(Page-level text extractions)
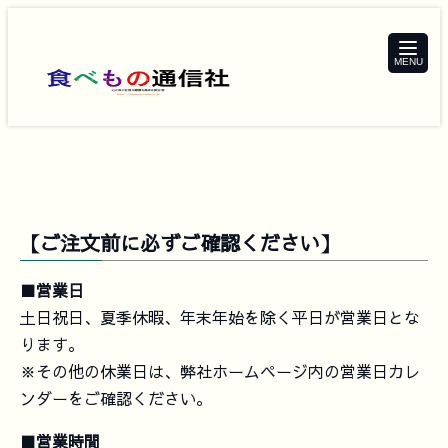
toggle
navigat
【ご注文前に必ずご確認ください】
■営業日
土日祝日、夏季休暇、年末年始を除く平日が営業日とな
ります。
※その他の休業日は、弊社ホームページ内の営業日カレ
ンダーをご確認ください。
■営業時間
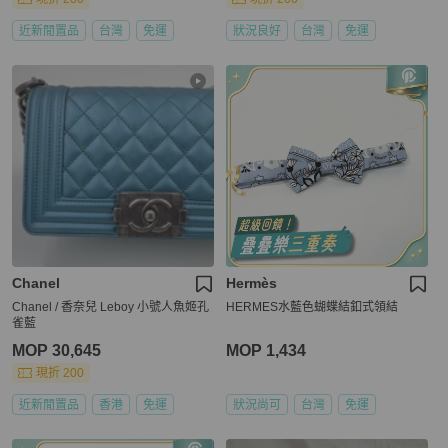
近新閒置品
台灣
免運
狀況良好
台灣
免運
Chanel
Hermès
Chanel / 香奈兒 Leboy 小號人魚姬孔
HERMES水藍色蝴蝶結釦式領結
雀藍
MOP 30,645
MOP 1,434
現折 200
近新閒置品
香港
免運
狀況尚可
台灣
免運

---

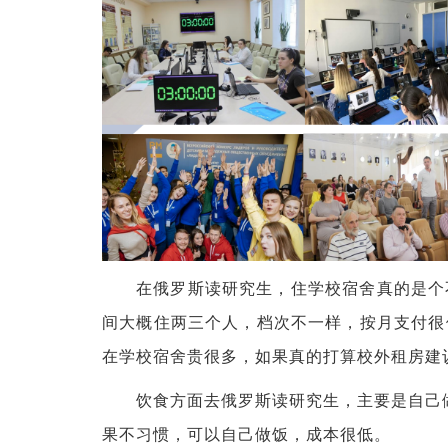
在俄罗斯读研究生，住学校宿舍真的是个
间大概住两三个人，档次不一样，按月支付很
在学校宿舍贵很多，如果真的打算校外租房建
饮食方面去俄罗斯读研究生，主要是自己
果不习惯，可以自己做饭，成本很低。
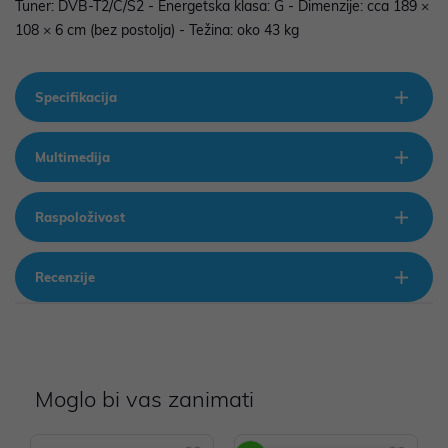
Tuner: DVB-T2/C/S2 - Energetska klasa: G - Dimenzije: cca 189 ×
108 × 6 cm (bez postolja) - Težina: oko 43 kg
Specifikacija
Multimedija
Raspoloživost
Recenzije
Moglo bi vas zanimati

--

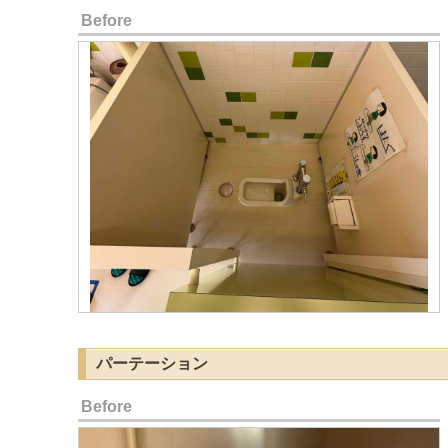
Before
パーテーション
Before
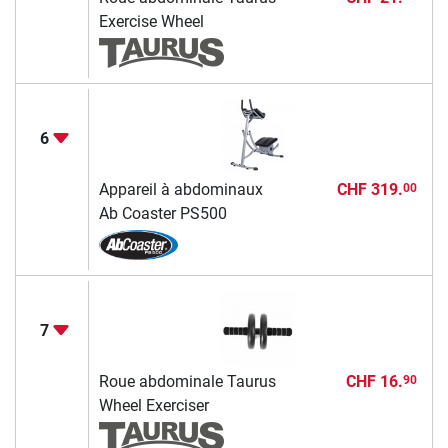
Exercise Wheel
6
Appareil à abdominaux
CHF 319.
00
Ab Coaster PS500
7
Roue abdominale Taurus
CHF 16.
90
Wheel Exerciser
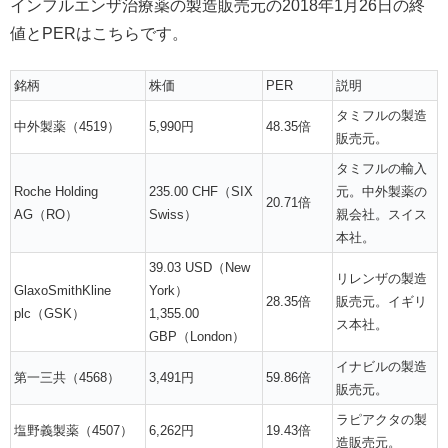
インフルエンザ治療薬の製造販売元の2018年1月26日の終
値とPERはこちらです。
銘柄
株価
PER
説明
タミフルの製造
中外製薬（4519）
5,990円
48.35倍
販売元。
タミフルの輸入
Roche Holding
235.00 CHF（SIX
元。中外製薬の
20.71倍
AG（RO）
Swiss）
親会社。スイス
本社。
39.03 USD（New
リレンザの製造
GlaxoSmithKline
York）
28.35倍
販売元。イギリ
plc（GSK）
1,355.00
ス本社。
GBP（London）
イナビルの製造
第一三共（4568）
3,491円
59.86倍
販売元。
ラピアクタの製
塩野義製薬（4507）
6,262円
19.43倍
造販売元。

(TASK TO CARRY OUT) From the records above, extract the lines from the one holding "间大概住两三个人，档次不一样，按月支付很" through the one holding "Moglo bi vas zanimati", word for word; omit the pictures.

(SOLUTION)
间大概住两三个人，档次不一样，按月支付很
在学校宿舍贵很多，如果真的打算校外租房建
饮食方面去俄罗斯读研究生，主要是自己
果不习惯，可以自己做饭，成本很低。
Tuner: DVB-T2/C/S2 - Energetska klasa: G - Dimenzije: cca 189 ×
108 × 6 cm (bez postolja) - Težina: oko 43 kg
Specifikacija
Multimedija
Raspoloživost
Recenzije
Moglo bi vas zanimati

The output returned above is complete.